The Church in the Barrio: Mexican American Ethno-Catholicism in Houston is a 2006 book by Roberto R. Treviño, published by the University of North Carolina Press. The work covers the years 1911-1972 and discusses the relationship between the Mexican-American community and the Catholic church, and the "ethno-Catholicism" among Houston's Mexicans. This ethno-Catholism consisted of the cultural interaction between Irish American priests, religious practices of the indigenous Mexicans, and Mexican customs.

Mary E. Odem of Emory University wrote that "According to Trevino, ethno-Catholicism was more than a set of religious beliefs and practices; it was a way of life that sustained generations of Mexicans and Mexican Americans in Houston". José F. Aranda Jr. of Rice University wrote that "From beginning to end, Treviño demonstrates why Houston should no longer remain virtually neglected by Chicano/a researchers." Michael P. Carroll of the University of Western Ontario argued that the book's title did not adequately cover the entire scope of the subject; Carroll characterized this as a "mild complaint".

==Background==
Treviño grew up in Houston within the Mexican community. He is an associate professor of history at the University of Texas at Arlington, where he works as the Center for Mexican American Studies assistant director. Treviño is a Presbyterian. The book originated as a Stanford University PhD dissertation.

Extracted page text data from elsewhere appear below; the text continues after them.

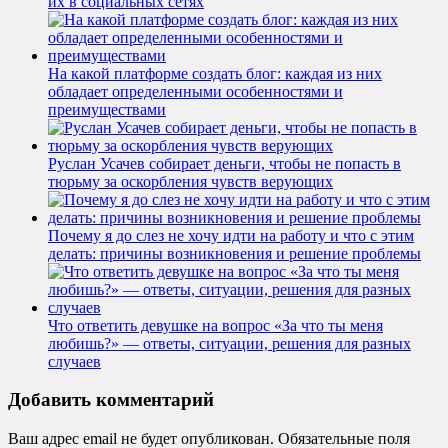
их в социальных сетях
На какой платформе создать блог: каждая из них
обладает определенными особенностями и
преимуществами
Руслан Усачев собирает деньги, чтобы не попасть в
тюрьму за оскорбления чувств верующих
Почему я до слез не хочу идти на работу и что с этим
делать: причины возникновения и решение проблемы
Что ответить девушке на вопрос «За что ты меня
любишь?» — ответы, ситуации, решения для разных
случаев
Добавить комментарий
Ваш адрес email не будет опубликован.
Обязательные поля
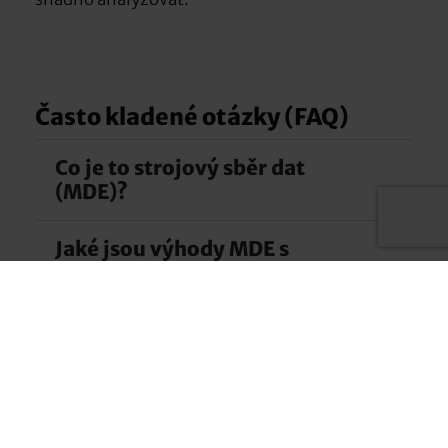
Často kladené otázky (FAQ)
Co je to strojový sběr dat
(MDE)?
Jaké jsou výhody MDE s
Sběr dat ze strojů neboli MDA je automatický sběr
Hummingbird MES?
a analýza dat ze strojů, která poskytuje přehled o
stavu strojů a jejich výrobě.
Jak se Hummingbird MES
Monitorování v reálném čase, vyšší efektivita,
integruje do stávajících
optimalizace procesů a úplná transparentnost
systémů?
výrobních procesů.
Hummingbird MES podporuje připojení k různým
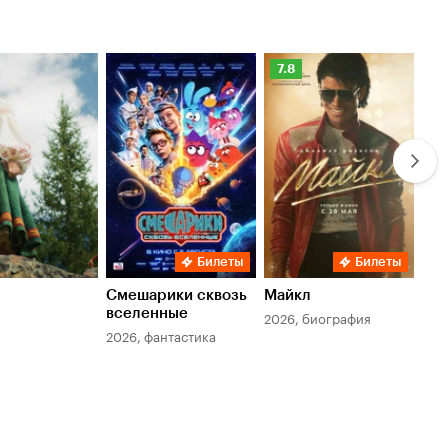
Рейтинг
Ре
7.8
6.
Кинопоиска
Ки
7.8
6.
Билеты
Билеты
Смешарики сквозь
Майкл
Зл
вселенные
мер
2026, биография
2026, фантастика
202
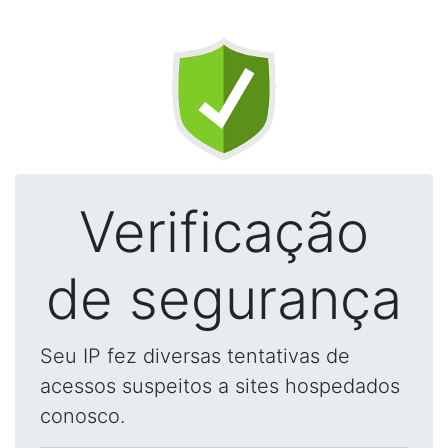
Verificação
de segurança
Seu IP fez diversas tentativas de
acessos suspeitos a sites hospedados
conosco.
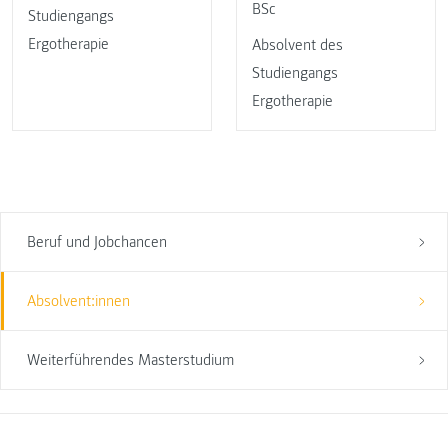
BSc
Studiengangs
Ergotherapie
Absolvent des
Studiengangs
Ergotherapie
Beruf und Jobchancen
Absolvent:innen
Weiterführendes Masterstudium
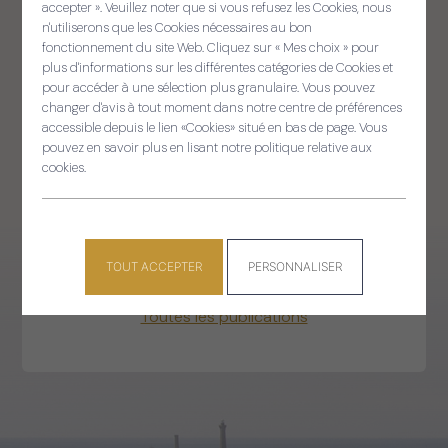
accepter ». Veuillez noter que si vous refusez les Cookies, nous
Panneau de gestion des cooki
n'utiliserons que les Cookies nécessaires au bon
Sellit ouzh ar gelaouenn
fonctionnement du site Web. Cliquez sur « Mes choix » pour
plus d'informations sur les différentes catégories de Cookies et
pour accéder à une sélection plus granulaire. Vous pouvez
changer d'avis à tout moment dans notre centre de préférences
CONSULTER
accessible depuis le lien «Cookies» situé en bas de page. Vous
pouvez en savoir plus en lisant notre politique relative aux
le magazine
cookies.
Retrouvez les actualités de la commune et les
informations pratiques.
TOUT ACCEPTER
PERSONNALISER
Toutes les publications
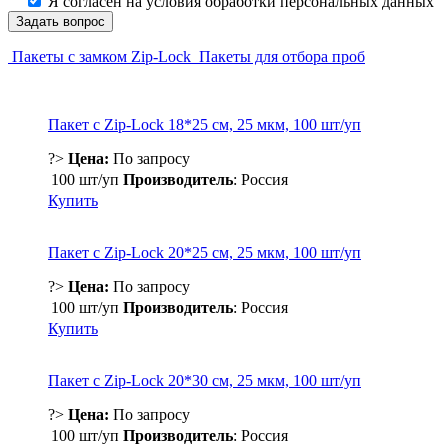
Я согласен на условия обработки персональных данных
Пакеты с замком Zip-Lock
Пакеты для отбора проб
Пакет с Zip-Lock 18*25 см, 25 мкм, 100 шт/уп
?>
Цена:
По запросу
100 шт/уп
Производитель
: Россия
Купить
Пакет с Zip-Lock 20*25 см, 25 мкм, 100 шт/уп
?>
Цена:
По запросу
100 шт/уп
Производитель
: Россия
Купить
Пакет с Zip-Lock 20*30 см, 25 мкм, 100 шт/уп
?>
Цена:
По запросу
100 шт/уп
Производитель
: Россия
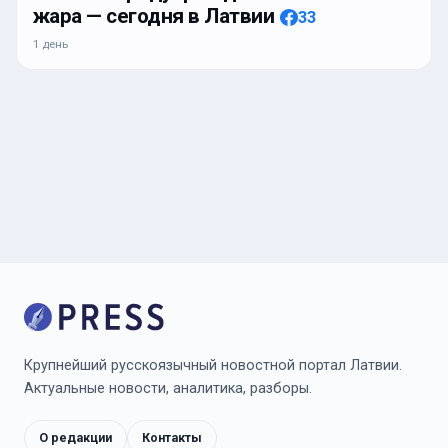
жара — сегодня в Латвии
33
1 день
Крупнейший русскоязычный новостной портал Латвии.
Актуальные новости, аналитика, разборы.
О редакции
Контакты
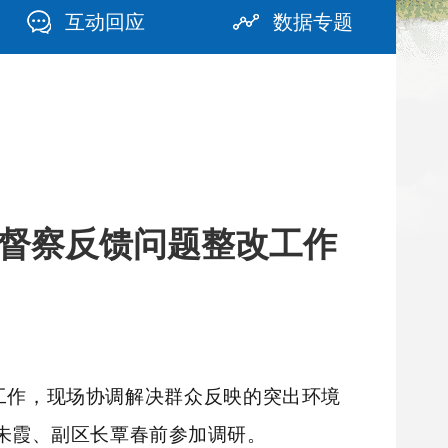
互动回应
数据专题
督察反馈问题整改工作
工作，现场协调解决群众反映的突出环境
朱霞、副区长覃春前参加调研。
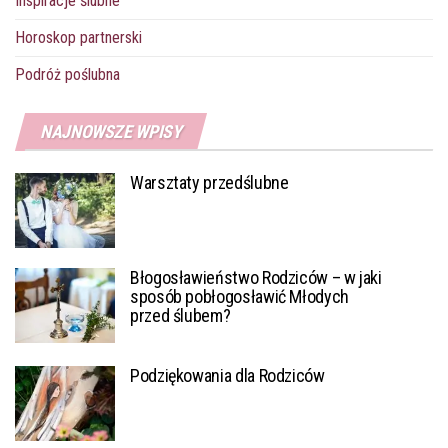
Inspiracje ślubne
Horoskop partnerski
Podróż poślubna
NAJNOWSZE WPISY
Warsztaty przedślubne
Błogosławieństwo Rodziców – w jaki
sposób pobłogosławić Młodych
przed ślubem?
Podziękowania dla Rodziców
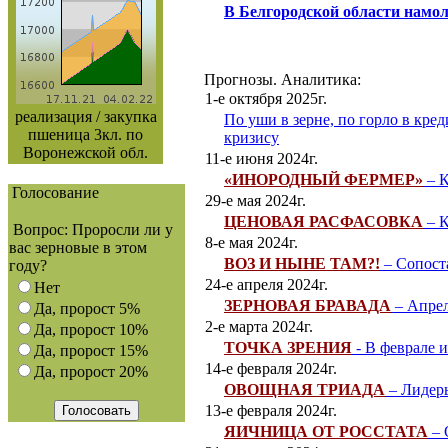
В Белгородской области намол
Прогнозы. Аналитика:
1-е октября 2025г.
реализация / закупка
По уши в зерне, по горло в кре
пшеница 3кл. по
кризису
Воронежской обл.
11-е июня 2024г.
«ИНОРОДНЫЙ ФЕРМЕР»
– К
Голосование
29-е мая 2024г.
ЦЕНОВАЯ РАСФАСОВКА
– К
Вопрос: Проросли ли у
8-е мая 2024г.
вас зерновые в этом
ВОЗ И НЫНЕ ТАМ?!
– Сопост
году?
24-е апреля 2024г.
Нет
ЗЕРНОВАЯ БРАВАДА
– Апрел
Да, пророст 5%
2-е марта 2024г.
Да, пророст 10%
ТОЧКА ЗРЕНИЯ
- В феврале и
Да, пророст 15%
14-е февраля 2024г.
Да, пророст 20%
ОВОЩНАЯ ТРИАДА
– Лидер
13-е февраля 2024г.
ЯИЧНИЦА ОТ РОССТАТА
–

Treviño's sources for the book include church archival material and records, located in Houston, Austin, and San Antonio in Texas and in Chicago. The archives include parish records. Other sources include family papers; oral histories; organizational papers; unpublished letters, religious and secular newspapers, including Catholic newspapers and Spanish-language newspapers; and eighteen interviews. Laura Premack of the University of North Carolina-Chapel Hill stated that the sourcing's "breadth and depth are one of the book’s major strengths."

F. Arturo Rosales of Arizona State University stated that the book was the first published book to use "a micro-methodology" to examine the Catholic church relationship with Mexican Americans.

==Contents==
The book includes the chapters, an index, a bibliography, illustrations, and notes. The illustrations include 21 photographs, four maps, and three tables.

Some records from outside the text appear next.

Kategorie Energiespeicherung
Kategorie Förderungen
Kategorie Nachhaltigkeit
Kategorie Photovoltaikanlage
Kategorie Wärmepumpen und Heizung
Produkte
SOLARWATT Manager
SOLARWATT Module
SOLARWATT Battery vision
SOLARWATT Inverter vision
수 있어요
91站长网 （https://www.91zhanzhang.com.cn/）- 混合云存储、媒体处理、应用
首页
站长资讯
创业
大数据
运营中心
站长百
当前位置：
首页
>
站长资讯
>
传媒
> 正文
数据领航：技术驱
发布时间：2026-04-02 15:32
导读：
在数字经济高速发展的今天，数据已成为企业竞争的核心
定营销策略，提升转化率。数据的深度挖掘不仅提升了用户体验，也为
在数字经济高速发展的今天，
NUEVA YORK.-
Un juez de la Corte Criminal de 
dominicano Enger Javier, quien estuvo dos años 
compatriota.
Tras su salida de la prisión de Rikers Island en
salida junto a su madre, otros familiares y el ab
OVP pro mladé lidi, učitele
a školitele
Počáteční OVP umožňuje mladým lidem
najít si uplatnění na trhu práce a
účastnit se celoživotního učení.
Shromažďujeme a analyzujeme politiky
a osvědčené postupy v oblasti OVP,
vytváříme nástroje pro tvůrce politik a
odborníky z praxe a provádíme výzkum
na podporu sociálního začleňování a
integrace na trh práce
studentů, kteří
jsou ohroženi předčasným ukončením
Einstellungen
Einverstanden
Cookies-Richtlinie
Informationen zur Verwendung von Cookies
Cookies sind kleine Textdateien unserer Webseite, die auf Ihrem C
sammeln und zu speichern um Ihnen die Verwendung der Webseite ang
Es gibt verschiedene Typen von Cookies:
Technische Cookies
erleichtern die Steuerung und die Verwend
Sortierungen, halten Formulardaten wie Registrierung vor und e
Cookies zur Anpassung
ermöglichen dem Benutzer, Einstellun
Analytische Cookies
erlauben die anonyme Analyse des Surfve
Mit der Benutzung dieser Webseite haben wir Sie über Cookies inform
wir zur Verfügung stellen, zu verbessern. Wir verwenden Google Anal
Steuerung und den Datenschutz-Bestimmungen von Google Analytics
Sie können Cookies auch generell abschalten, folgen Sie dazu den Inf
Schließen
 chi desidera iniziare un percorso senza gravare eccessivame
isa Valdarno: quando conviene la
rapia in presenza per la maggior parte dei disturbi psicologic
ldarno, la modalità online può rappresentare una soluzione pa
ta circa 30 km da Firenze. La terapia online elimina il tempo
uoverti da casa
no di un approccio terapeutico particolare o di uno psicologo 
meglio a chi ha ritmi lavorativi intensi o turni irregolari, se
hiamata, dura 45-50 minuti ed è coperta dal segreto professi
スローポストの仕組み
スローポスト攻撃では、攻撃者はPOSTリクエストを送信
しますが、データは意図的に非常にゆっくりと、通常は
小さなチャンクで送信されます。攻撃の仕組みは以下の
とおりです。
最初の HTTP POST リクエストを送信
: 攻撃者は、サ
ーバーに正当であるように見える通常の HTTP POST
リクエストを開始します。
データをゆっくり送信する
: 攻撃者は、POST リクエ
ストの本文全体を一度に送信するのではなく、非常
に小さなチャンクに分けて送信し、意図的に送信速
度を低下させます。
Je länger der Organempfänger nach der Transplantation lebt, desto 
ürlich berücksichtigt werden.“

John Barnhill, an independent scholar from Houston, stated "The style is lucid
and interesting, making the work accessible to scholars and lay people alike." Premack stated "the overall clarity and readability of the prose" is a positive for the book.

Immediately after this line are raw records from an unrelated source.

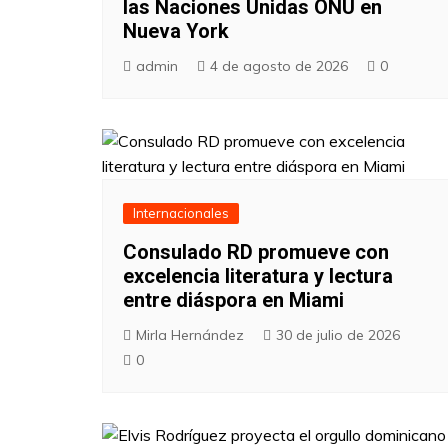
las Naciones Unidas ONU en
Nueva York
admin
4 de agosto de 2026
0
Internacionales
Consulado RD promueve con
excelencia literatura y lectura
entre diáspora en Miami
Mirla Hernández
30 de julio de 2026
0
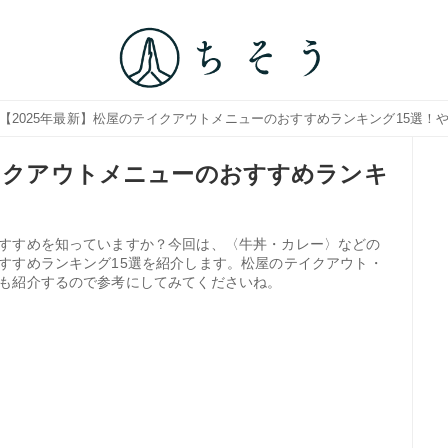
 【2025年最新】松屋のテイクアウトメニューのおすすめランキング15選！
テイクアウトメニューのおすすめランキ
！
すすめを知っていますか？今回は、〈牛丼・カレー〉などの
すすめランキング15選を紹介します。松屋のテイクアウト・
も紹介するので参考にしてみてくださいね。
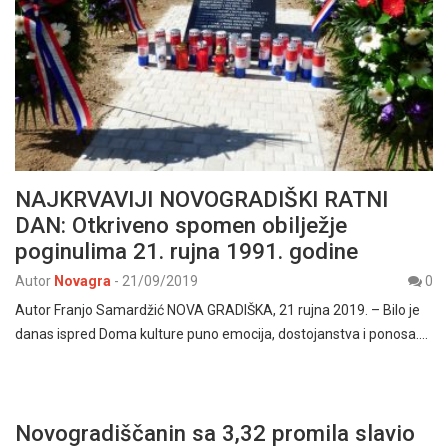
NAJKRVAVIJI NOVOGRADIŠKI RATNI
DAN: Otkriveno spomen obilježje
poginulima 21. rujna 1991. godine
Autor
Novagra
-
21/09/2019
0
Autor Franjo Samardžić NOVA GRADIŠKA, 21 rujna 2019. – Bilo je
danas ispred Doma kulture puno emocija, dostojanstva i ponosa.…
Novogradiščanin sa 3,32 promila slavio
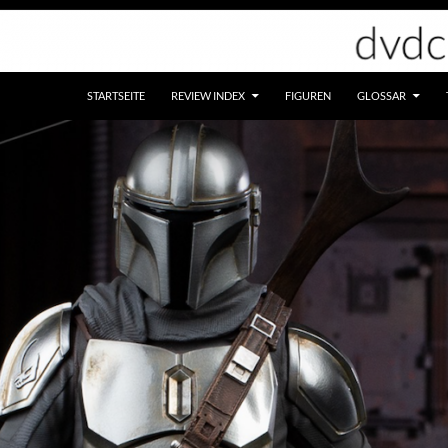
STARTSEITE
REVIEW INDEX
FIGUREN
GLOSSAR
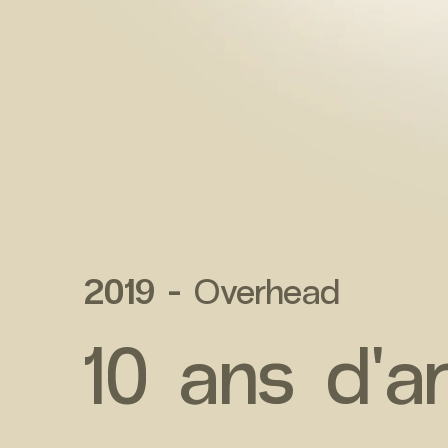
2019 -
Overhead
10 ans d'a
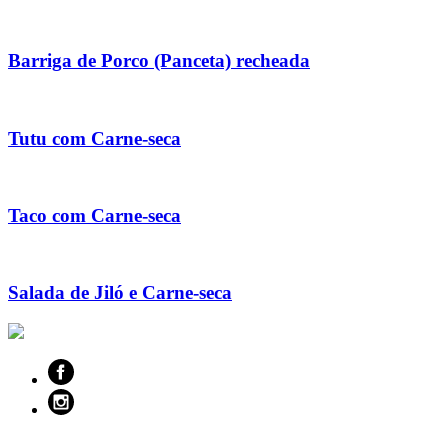
Barriga de Porco (Panceta) recheada
Tutu com Carne-seca
Taco com Carne-seca
Salada de Jiló e Carne-seca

Carroll stated that "What I consistently found impressive about the analysis presented in this book is that Treviño refuses to succumb to the temptation to think in terms of simple dichotomies."

Treviño perceived similarities within Mexican ethno-Catholicism and Italian American (of Southern Italy) ethno-Catholicism. Carroll wrote "I can not recall anyone making this point as precisely as Treviño." Carlos Kevin Blanton of Texas A&M University stated "While perhaps outside the study’s focus, this intriguing connection haunts the pages for a more sustained analysis." Treviño also compares the Catholicism of Cuban Americans and Puerto Ricans in the 50 States and Washington DC to the Catholicism of Mexican Americans.

===Chapters===
The book uses thematic chapters, which Todd Kerstetter of Texas Christian University stated "function almost as a collection of essays", as opposed to a narrative. There are seven main chapters, each having a particular topic. Most chapters cover the book's entire time period.

The first chapter documents the beginning of the Houston Mexican community and the evolution of Catholicism in the Mexican community. Premack stated that the chapter had "remarkably clear historical background" and that it "could be quite useful for
teaching undergraduates".

In order, the remaining chapters discuss ethno-Catholicism itself, poverty, the expansion of the Catholic church, the Mexican-American identity and the commitment to the faith, social action, and the Chicano movement. Some of the subsequent chapters are specifically dedicated to Mexican-Catholic church relations. Kerstetter added that "Parts, especially those covering the most recent events, read more like anthropology than history. Readers looking for theology will not find much here, but they will find solid social history."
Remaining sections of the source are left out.